OIB-COSIMENA Research Colloquium on Environmental Ethics
“Sincerely, I was astonished to learn about the growing Muslim environmental movements around the world and the theoretical basis on which they are founded; I now want to know more,” a participant stated after the first lecture entitled “Islamic Environmental Ethics from Discourse to Identity”. In that context, the speaker Dr Ahmed Abd-Elsalam (Max Weber Foundation/Orient Institut Beirut) offered a concise, yet comprehensive, overview of the growing phenomenon of ‘Eco-Islam’, which calls for the preservation of the ecological balance (‘Mizān’) within a sacralised understanding of nature, as presented in the Islamic tradition and sources. Through a detailed historical excursus of the main contributors to the development of ‘Eco-Islam’, which originated in the United States in the 1960s with Iranian philosopher, theologian and Islamic scholar Prof. Dr Sayyed Hossein Nasr and later spread into Europe, Dr Abd-Elsalam summarised the main contributions to this blooming field.
In addition to citing the works of prominent figures, including Ibrahim Abdul Matin, Farah Khan and Fazlun Khalid, the lecturer shed light on the positive effects of the spreading of Muslim environmental communities in European countries such as Germany. As an attendee highlighted in the Q&A time, these communities have the potential to convey a positive image of Islam in Europe, as well as to unite young people from diverse backgrounds in the defence of common global causes, such as the fight against climate change. Likewise, in the following lectures, which examined peculiar aspects of environmental ethics, the interconnection between the topics of the colloquium, as well as with other fields of study, became manifest.
Remarkably, a participant who is specialised in urban architecture highlighted the benefits for practitioners in his field from deepening their theoretical knowledge of environmental ethics, inspired by the varied inputs received from the lecture “The Cornucopia of Environmental Islamic Studies”. During this fascinating presentation, Prof. Dr. Birgit Krawietz (Freie Universität Berlin) emphasised the need for a reinvented and significantly enlarged Islamic Studies in sync with globally informed Area Studies, which shall take an attentive look at current global environments, rather than limiting the research to the holy sources of Islam.
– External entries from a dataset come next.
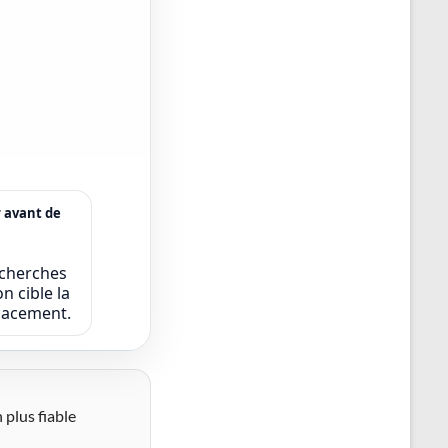
r avant de
echerches
n cible la
icacement.
 plus fiable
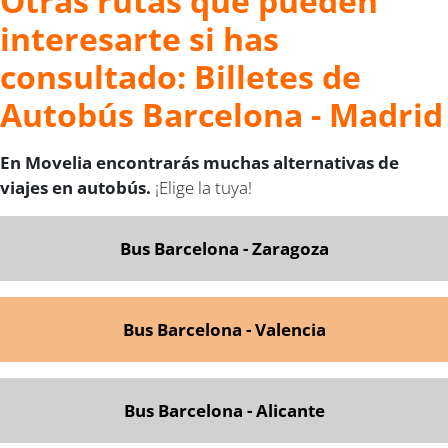
Otras rutas que pueden
interesarte si has
consultado: Billetes de
Autobús Barcelona - Madrid
En Movelia encontrarás muchas alternativas de
viajes en autobús.
¡Elige la tuya!
Bus Barcelona - Zaragoza
Bus Barcelona - Valencia
Bus Barcelona - Alicante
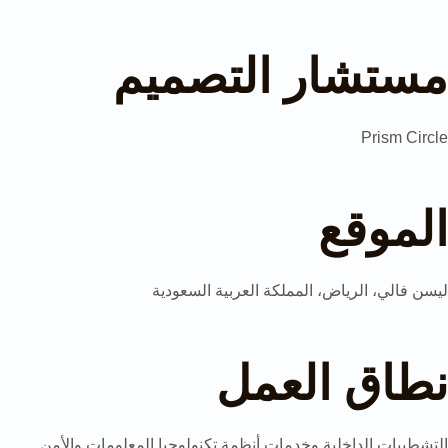
مستشار التصميم
Prism Circle
الموقع
ليسن فالي، الرياض، المملكة العربية السعودية
نطاق العمل
التشطيبات الداخلية وخدمات أنظمة تكنولوجيا المعلومات والأمن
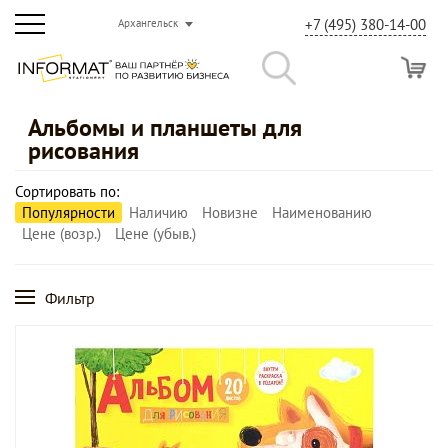
+7 (495) 380-14-00
Архангельск
Альбомы и планшеты для
рисования
Сортировать по:
Популярности
Наличию
Новизне
Наименованию
Цене (возр.)
Цене (убыв.)
Фильтр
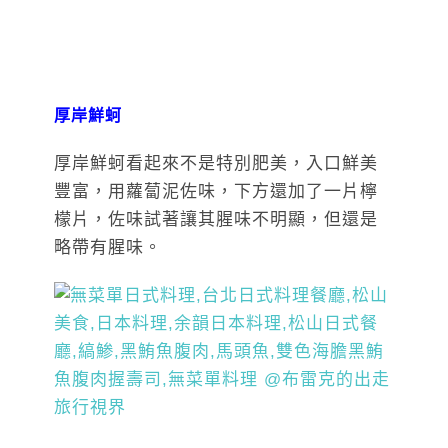
厚岸鮮蚵
厚岸鮮蚵看起來不是特別肥美，入口鮮美
豐富，用蘿蔔泥佐味，下方還加了一片檸
檬片，佐味試著讓其腥味不明顯，但還是
略帶有腥味。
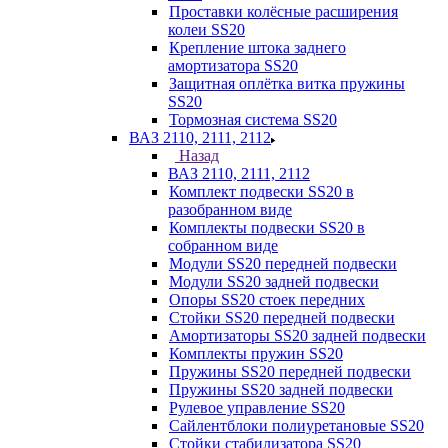
Проставки колёсные расширения
колеи SS20
Крепление штока заднего
амортизатора SS20
Защитная оплётка витка пружины
SS20
Тормозная система SS20
ВАЗ 2110, 2111, 2112
Назад
ВАЗ 2110, 2111, 2112
Комплект подвески SS20 в
разобранном виде
Комплекты подвески SS20 в
собранном виде
Модули SS20 передней подвески
Модули SS20 задней подвески
Опоры SS20 стоек передних
Стойки SS20 передней подвески
Амортизаторы SS20 задней подвески
Комплекты пружин SS20
Пружины SS20 передней подвески
Пружины SS20 задней подвески
Рулевое управление SS20
Сайлентблоки полиуретановые SS20
Стойки стабилизатора SS20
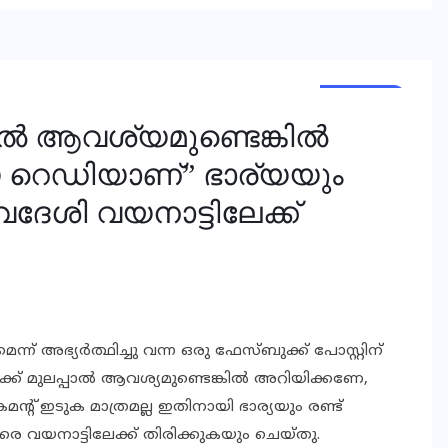
KERALA
KERALA
പാല്‍ ആവശ്യമുണ്ടെങ്കില്‍
യ റെഡിയാണ്” ഭാര്യയും
്വദേശി വയനാട്ടിലേക്ക്
് അഭ്യര്‍ത്ഥിച്ചു വന്ന ഒരു ഫേസ്ബുക്ക് പോസ്റ്റിന്
്‍ക്ക് മുലപ്പാല്‍ ആവശ്യമുണ്ടെങ്കില്‍ അറിയിക്കണേ,
ന്റ് ഇടുക മാത്രമല്ല ഇതിനായി ഭാര്യയും രണ്ട്
്കര വയനാട്ടിലേക്ക് തിരിക്കുകയും ചെയ്തു.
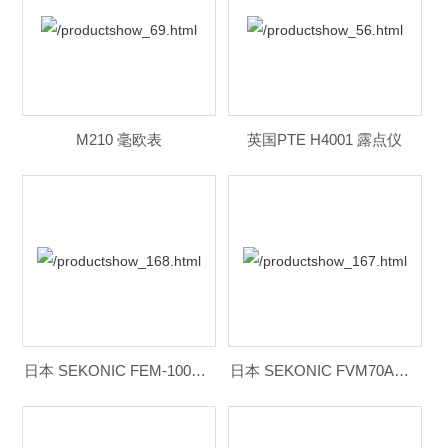
M210 毫欧表
英国PTE H4001 露点仪
日本 SEKONIC FEM-1000V在线粘度计
日本 SEKONIC FVM70A在线粘度计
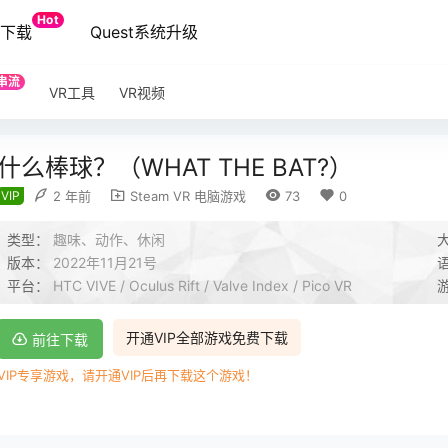
Hot
端下载
Quest系统升级
串流
VR工具
VR视频
什么棒球？（WHAT THE BAT?）
VIP
2 年前
Steam VR 电脑游戏
73
0
类型：
趣味、动作、休闲
版本：
2022年11月21号
平台：
HTC VIVE / Oculus Rift / Valve Index / Pico VR
开通VIP全部游戏免费下载
前往下载
VIP专享游戏，请开通VIP后再下载这个游戏！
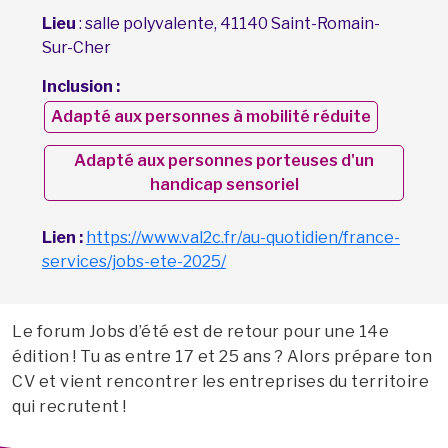
Lieu
: salle polyvalente, 41140 Saint-Romain-
Sur-Cher
Inclusion :
Adapté aux personnes à mobilité réduite
Adapté aux personnes porteuses d'un
handicap sensoriel
Lien :
https://www.val2c.fr/au-quotidien/france-
services/jobs-ete-2025/
Le forum Jobs d’été est de retour pour une 14e
édition ! Tu as entre 17 et 25 ans ? Alors prépare ton
CV et vient rencontrer les entreprises du territoire
qui recrutent !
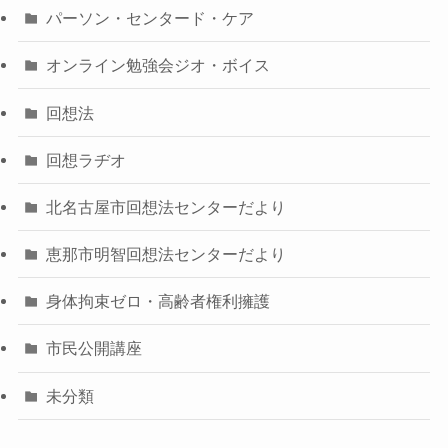
パーソン・センタード・ケア
オンライン勉強会ジオ・ボイス
回想法
回想ラヂオ
北名古屋市回想法センターだより
恵那市明智回想法センターだより
身体拘束ゼロ・高齢者権利擁護
市民公開講座
未分類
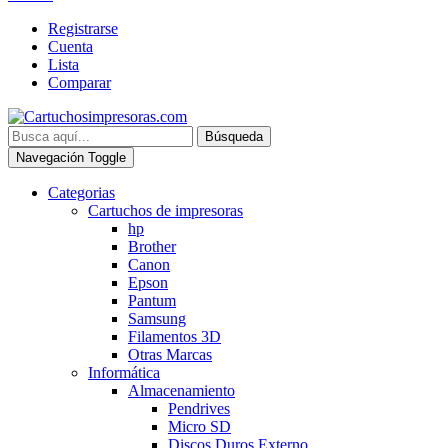
Registrarse
Cuenta
Lista
Comparar
Búsqueda
Navegación Toggle
Categorias
Cartuchos de impresoras
hp
Brother
Canon
Epson
Pantum
Samsung
Filamentos 3D
Otras Marcas
Informática
Almacenamiento
Pendrives
Micro SD
Discos Duros Externo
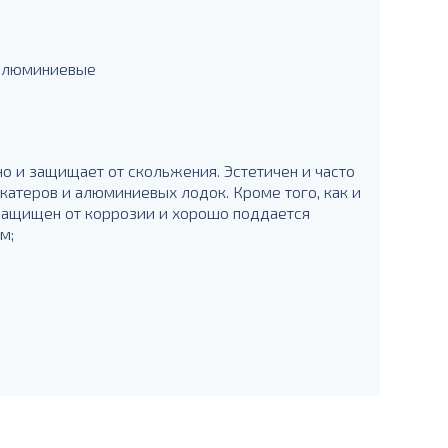
 алюминиевые
о и защищает от скольжения. Эстетичен и часто
 катеров и алюминиевых лодок. Кроме того, как и
защищен от коррозии и хорошо поддается
м;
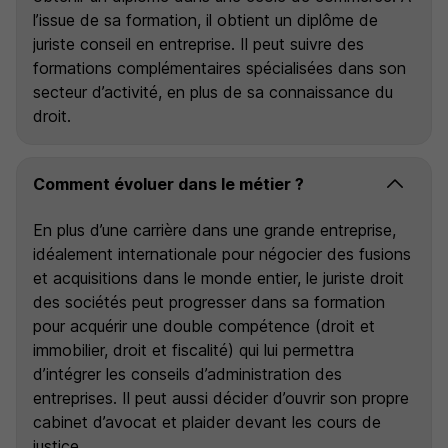
l’issue de sa formation, il obtient un diplôme de
juriste conseil en entreprise. Il peut suivre des
formations complémentaires spécialisées dans son
secteur d’activité, en plus de sa connaissance du
droit.
Comment évoluer dans le métier ?
En plus d’une carrière dans une grande entreprise,
idéalement internationale pour négocier des fusions
et acquisitions dans le monde entier, le juriste droit
des sociétés peut progresser dans sa formation
pour acquérir une double compétence (droit et
immobilier, droit et fiscalité) qui lui permettra
d’intégrer les conseils d’administration des
entreprises. Il peut aussi décider d’ouvrir son propre
cabinet d’avocat et plaider devant les cours de
justice.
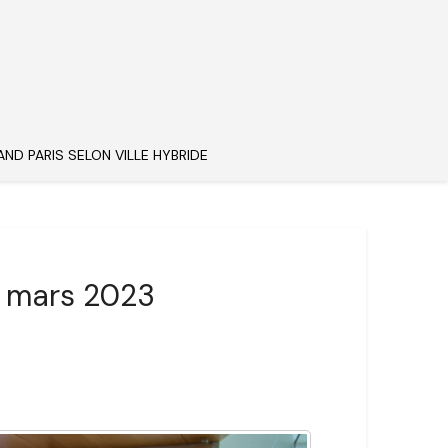
AND PARIS SELON VILLE HYBRIDE
0 mars 2023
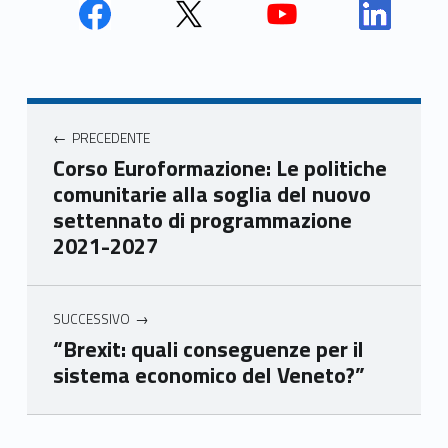
Face
Twit
Yout
Link
book
ter
ube
edin
Unio
Unio
Unio
Unio
Navigazione articoli
nca
nca
nca
nca
PRECEDENTE
mer
mer
mer
mer
Corso Euroformazione: Le politiche
e
e
e
e
comunitarie alla soglia del nuovo
Ven
Ven
Ven
Ven
settennato di programmazione
eto
eto
eto
eto
2021-2027
SUCCESSIVO
“Brexit: quali conseguenze per il
sistema economico del Veneto?”
Skip back to main navigation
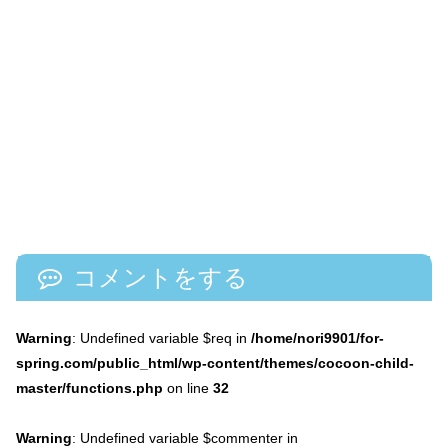
コメントをする
Warning
: Undefined variable $req in
/home/nori9901/for-
spring.com/public_html/wp-content/themes/cocoon-child-
master/functions.php
on line
32
Warning
: Undefined variable $commenter in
Through the intriguing analysis of the concept of ‘Aesthetic Capitalism’ with a focus on the case study of Istanbul, she showed the interconnection between consumer culture, urban settings, and material culture. Thus, participants could reflect on the need to develop a critical approach to advance green discourses concerning Muslim societies and cultures, which they further discussed during the networking dinner, examining the context of Egypt. Moreover, as the colloquium intended to boost knowledge transfer, while linking Islamic and Western religious studies and concepts as a sign of intercultural and interreligious dialogue, the discussion of environmental ethics extended to the investigation of recent Christian contributions, shedding light on connecting lines, as well as differences across the Christian and Islamic discourse. In particular, the lecture entitled “Environmental Ethics in Christian-Muslim Dialogue” by Dr Christian-Andreas Stroebele (Academy of the Diocese of Rottenburg-Stuttgart) put forward an approach that starts from philosophical and interdisciplinary ethics and then reintegrates ethical norms, values, and insights into a theological context, following the ethical methodology of the Catholic theologian Alfons Auer.
As a result, with the rich array of insights from various perspectives discussed in the course of the eight lectures on gender and environmental ethics, participants could move to the last theme of the colloquium, which integrated the biomedical aspect into the larger discourse of Ethics in Islam and connected it to the previous topics.